* [Requirement]
Give the records again. Keep them exact and leave out the images.

* [Dataset extract]
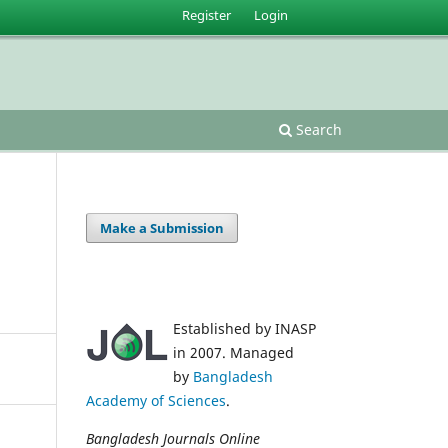
Register
Login
Search
Make a Submission
Established by INASP
in 2007. Managed
by
Bangladesh
Academy of Sciences
.
Bangladesh Journals Online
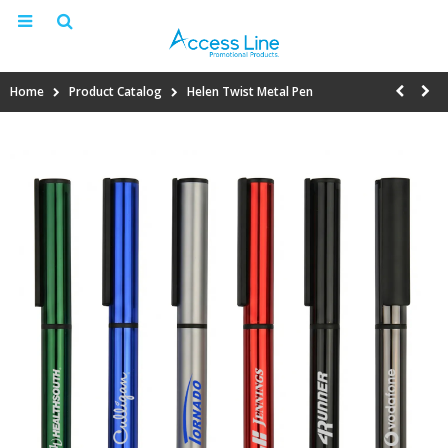
Home
Product Catalog
Helen Twist Metal Pen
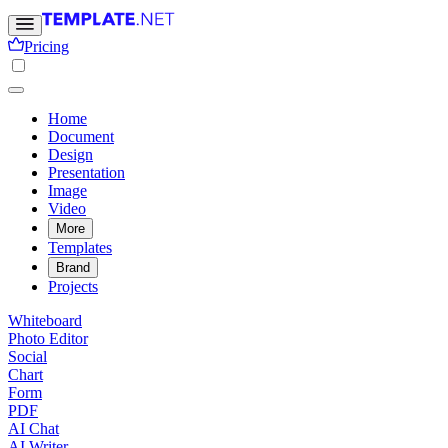
Pricing
Home
Document
Design
Presentation
Image
Video
More
Templates
Brand
Projects
Whiteboard
Photo Editor
Social
Chart
Form
PDF
AI Chat
AI Writer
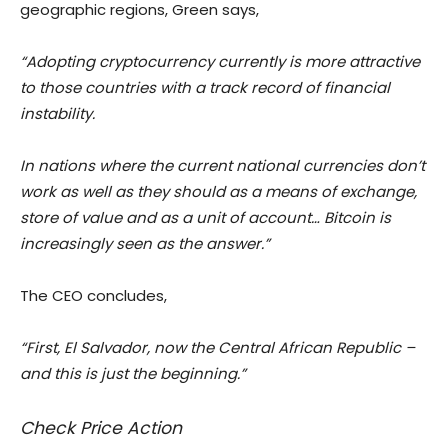
geographic regions, Green says,
“Adopting cryptocurrency currently is more attractive
to those countries with a track record of financial
instability.
In nations where the current national currencies don’t
work as well as they should as a means of exchange,
store of value and as a unit of account… Bitcoin is
increasingly seen as the answer.”
The CEO concludes,
“First, El Salvador, now the Central African Republic –
and this is just the beginning.”
Check Price Action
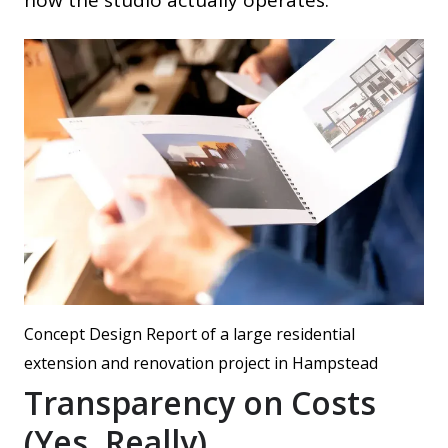
how the studio actually operates.
Concept Design Report of a large residential
extension and renovation project in Hampstead
Transparency on Costs
(Yes, Really)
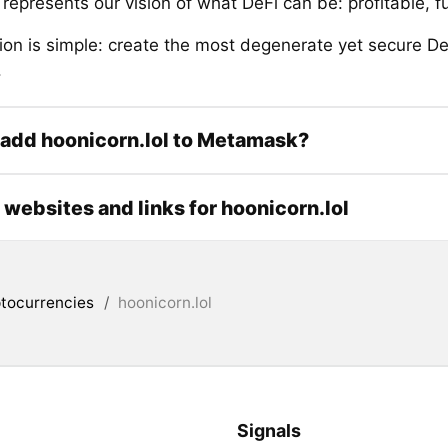
represents our vision of what DeFi can be: profitable, f
ion is simple: create the most degenerate yet secure D
.
add hoonicorn.lol to Metamask?
l websites and links for hoonicorn.lol
tocurrencies
/
hoonicorn.lol
Signals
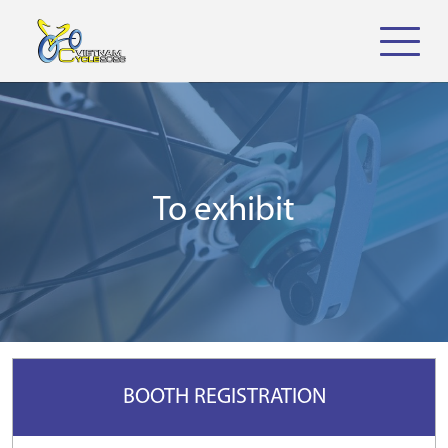
To exhibit
BOOTH REGISTRATION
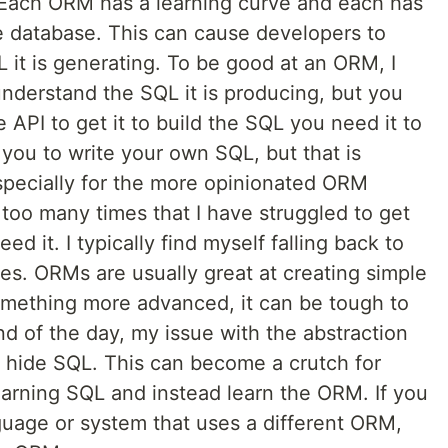
 Each ORM has a learning curve and each has
he database. This can cause developers to
 it is generating. To be good at an ORM, I
nderstand the SQL it is producing, but you
API to get it to build the SQL you need it to
ou to write your own SQL, but that is
specially for the more opinionated ORM
oo many times that I have struggled to get
d it. I typically find myself falling back to
es. ORMs are usually great at creating simple
mething more advanced, it can be tough to
nd of the day, my issue with the abstraction
y hide SQL. This can become a crutch for
earning SQL and instead learn the ORM. If you
guage or system that uses a different ORM,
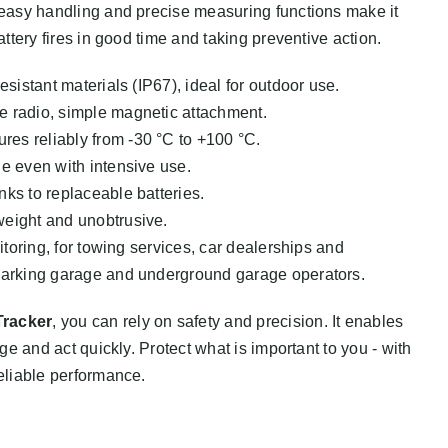
, easy handling and precise measuring functions make it
attery fires in good time and taking preventive action.
esistant materials (IP67), ideal for outdoor use.
e radio, simple magnetic attachment.
es reliably from -30 °C to +100 °C.
e even with intensive use.
nks to replaceable batteries.
eight and unobtrusive.
itoring, for towing services, car dealerships and
parking garage and underground garage operators.
Tracker
, you can rely on safety and precision. It enables
age and act quickly. Protect what is important to you - with
reliable performance.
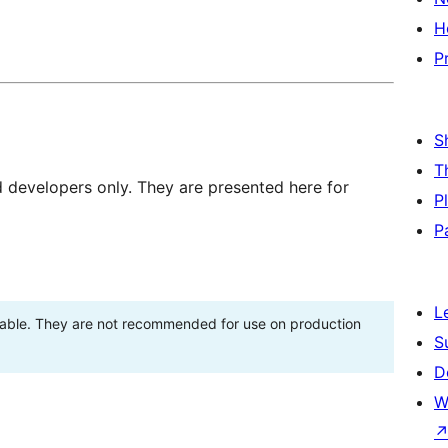
H
P
S
T
d developers only. They are presented here for
P
P
L
stable. They are not recommended for use on production
S
D
W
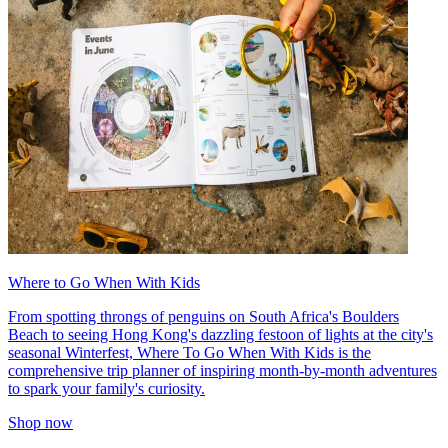
Where to Go When With Kids
From spotting throngs of penguins on South Africa's Boulders
Beach to seeing Hong Kong's dazzling festoon of lights at the city's
seasonal Winterfest, Where To Go When With Kids is the
comprehensive trip planner of inspiring month-by-month adventures
to spark your family's curiosity.
Shop now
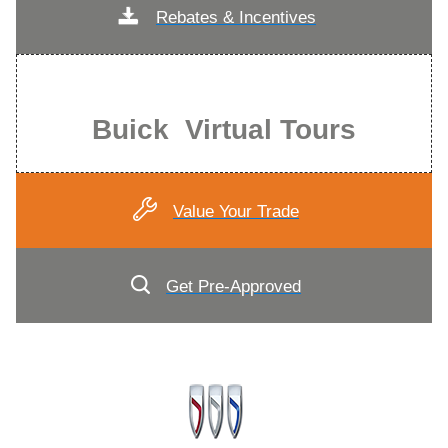
Rebates & Incentives
Buick Virtual Tours
Value Your Trade
Get Pre-Approved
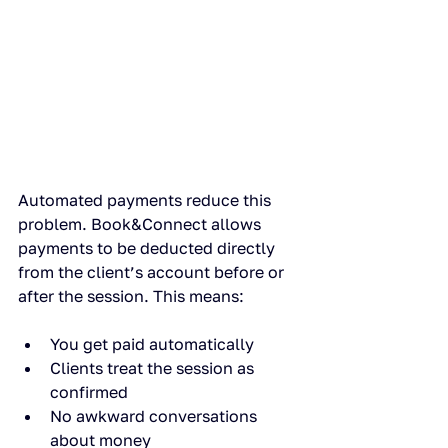
Automated payments reduce this 
problem. Book&Connect allows 
payments to be deducted directly 
from the client’s account before or 
after the session. This means:
You get paid automatically
Clients treat the session as 
confirmed
No awkward conversations 
about money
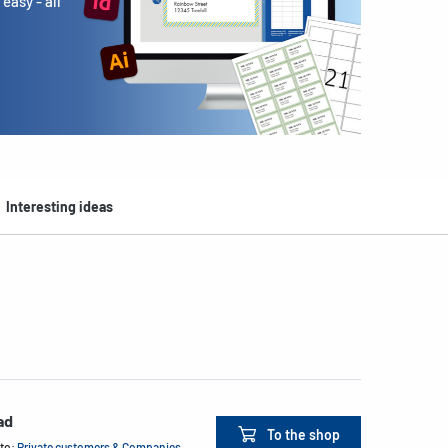
easy - all
Interesting ideas
ad
To the shop
 to:
Private customers & Companies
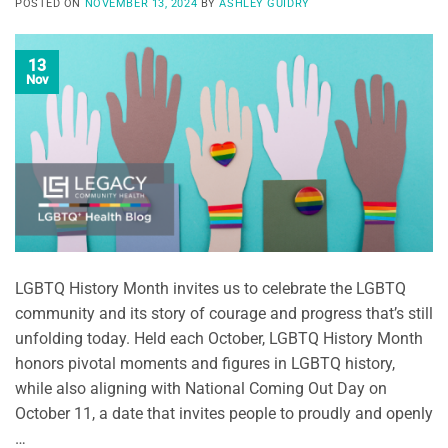
POSTED ON
NOVEMBER 13, 2024
BY
ASHLEY GUIDRY
13
Nov
LGBTQ History Month invites us to celebrate the LGBTQ
community and its story of courage and progress that’s still
unfolding today. Held each October, LGBTQ History Month
honors pivotal moments and figures in LGBTQ history,
while also aligning with National Coming Out Day on
October 11, a date that invites people to proudly and openly
…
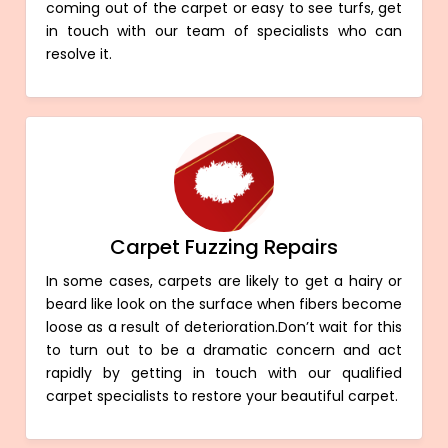
coming out of the carpet or easy to see turfs, get
in touch with our team of specialists who can
resolve it.
Carpet Fuzzing Repairs
In some cases, carpets are likely to get a hairy or
beard like look on the surface when fibers become
loose as a result of deterioration.Don’t wait for this
to turn out to be a dramatic concern and act
rapidly by getting in touch with our qualified
carpet specialists to restore your beautiful carpet.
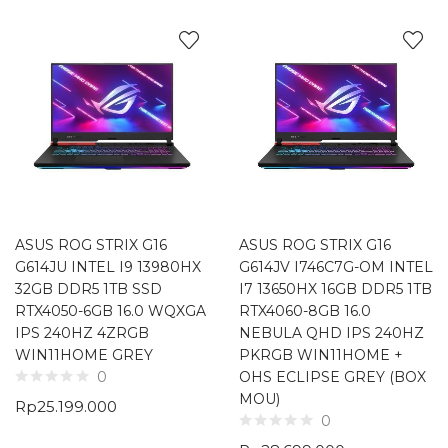
ASUS ROG STRIX G16
ASUS ROG STRIX G16
G614JU INTEL I9 13980HX
G614JV I746C7G-OM INTEL
32GB DDR5 1TB SSD
I7 13650HX 16GB DDR5 1TB
RTX4050-6GB 16.0 WQXGA
RTX4060-8GB 16.0
IPS 240HZ 4ZRGB
NEBULA QHD IPS 240HZ
WIN11HOME GREY
PKRGB WIN11HOME +
OHS ECLIPSE GREY (BOX
0
MOU)
Rp
25.199.000
0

* [Response to the task]
Register
Login
Search
Make a Submission
Established by INASP
in 2007. Managed
by
Bangladesh
Academy of Sciences
.
Bangladesh Journals Online
Home
Product Catalog
Helen Twist Metal Pen
Pricing
Home
Document
Design
Presentation
Image
Video
More
Templates
Brand
Projects
Whiteboard
Photo Editor
Social
Chart
Form
PDF
AI Chat
AI Writer
geographic regions, Green says,
“Adopting cryptocurrency currently is more attractive
to those countries with a track record of financial
instability.
In nations where the current national currencies don’t
work as well as they should as a means of exchange,
store of value and as a unit of account… Bitcoin is
increasingly seen as the answer.”
The CEO concludes,
“First, El Salvador, now the Central African Republic –
and this is just the beginning.”
Check Price Action
how the studio actually operates.
Concept Design Report of a large residential
extension and renovation project in Hampstead
Transparency on Costs
(Yes, Really)
represents our vision of what DeFi can be: profitable, f
ion is simple: create the most degenerate yet secure D
.
add hoonicorn.lol to Metamask?
l websites and links for hoonicorn.lol
tocurrencies
/
hoonicorn.lol
Signals
To exhibit
BOOTH REGISTRATION
 Each ORM has a learning curve and each has
he database. This can cause developers to
 it is generating. To be good at an ORM, I
nderstand the SQL it is producing, but you
API to get it to build the SQL you need it to
ou to write your own SQL, but that is
specially for the more opinionated ORM
oo many times that I have struggled to get
d it. I typically find myself falling back to
es. ORMs are usually great at creating simple
mething more advanced, it can be tough to
nd of the day, my issue with the abstraction
y hide SQL. This can become a crutch for
earning SQL and instead learn the ORM. If you
guage or system that uses a different ORM,
, easy handling and precise measuring functions make it
attery fires in good time and taking preventive action.
esistant materials (IP67), ideal for outdoor use.
e radio, simple magnetic attachment.
es reliably from -30 °C to +100 °C.
e even with intensive use.
nks to replaceable batteries.
eight and unobtrusive.
itoring, for towing services, car dealerships and
parking garage and underground garage operators.
Tracker
, you can rely on safety and precision. It enables
age and act quickly. Protect what is important to you - with
reliable performance.
H
P
S
T
d developers only. They are presented here for
P
P
L
stable. They are not recommended for use on production
S
D
W
Where to Go When With Kids
From spotting throngs of penguins on South Africa's Boulders
Beach to seeing Hong Kong's dazzling festoon of lights at the city's
seasonal Winterfest, Where To Go When With Kids is the
comprehensive trip planner of inspiring month-by-month adventures
to spark your family's curiosity.
Shop now
Rebates & Incentives
Buick Virtual Tours
Value Your Trade
Get Pre-Approved
Automated payments reduce this 
problem. Book&Connect allows 
payments to be deducted directly 
from the client’s account before or 
after the session. This means:
You get paid automatically
Clients treat the session as 
confirmed
No awkward conversations 
about money
easy - all
Interesting ideas
ad
To the shop
 to:
Private customers & Companies
POSTED ON
NOVEMBER 13, 2024
BY
ASHLEY GUIDRY
13
Nov
LGBTQ History Month invites us to celebrate the LGBTQ
community and its story of courage and progress that’s still
unfolding today. Held each October, LGBTQ History Month
honors pivotal moments and figures in LGBTQ history,
while also aligning with National Coming Out Day on
October 11, a date that invites people to proudly and openly
…
coming out of the carpet or easy to see turfs, get
in touch with our team of specialists who can
resolve it.
Carpet Fuzzing Repairs
In some cases, carpets are likely to get a hairy or
beard like look on the surface when fibers become
loose as a result of deterioration.Don’t wait for this
to turn out to be a dramatic concern and act
rapidly by getting in touch with our qualified
carpet specialists to restore your beautiful carpet.
ASUS ROG STRIX G16
ASUS ROG STRIX G16
G614JU INTEL I9 13980HX
G614JV I746C7G-OM INTEL
32GB DDR5 1TB SSD
I7 13650HX 16GB DDR5 1TB
RTX4050-6GB 16.0 WQXGA
RTX4060-8GB 16.0
IPS 240HZ 4ZRGB
NEBULA QHD IPS 240HZ
WIN11HOME GREY
PKRGB WIN11HOME +
OHS ECLIPSE GREY (BOX
0
MOU)
Rp
25.199.000
0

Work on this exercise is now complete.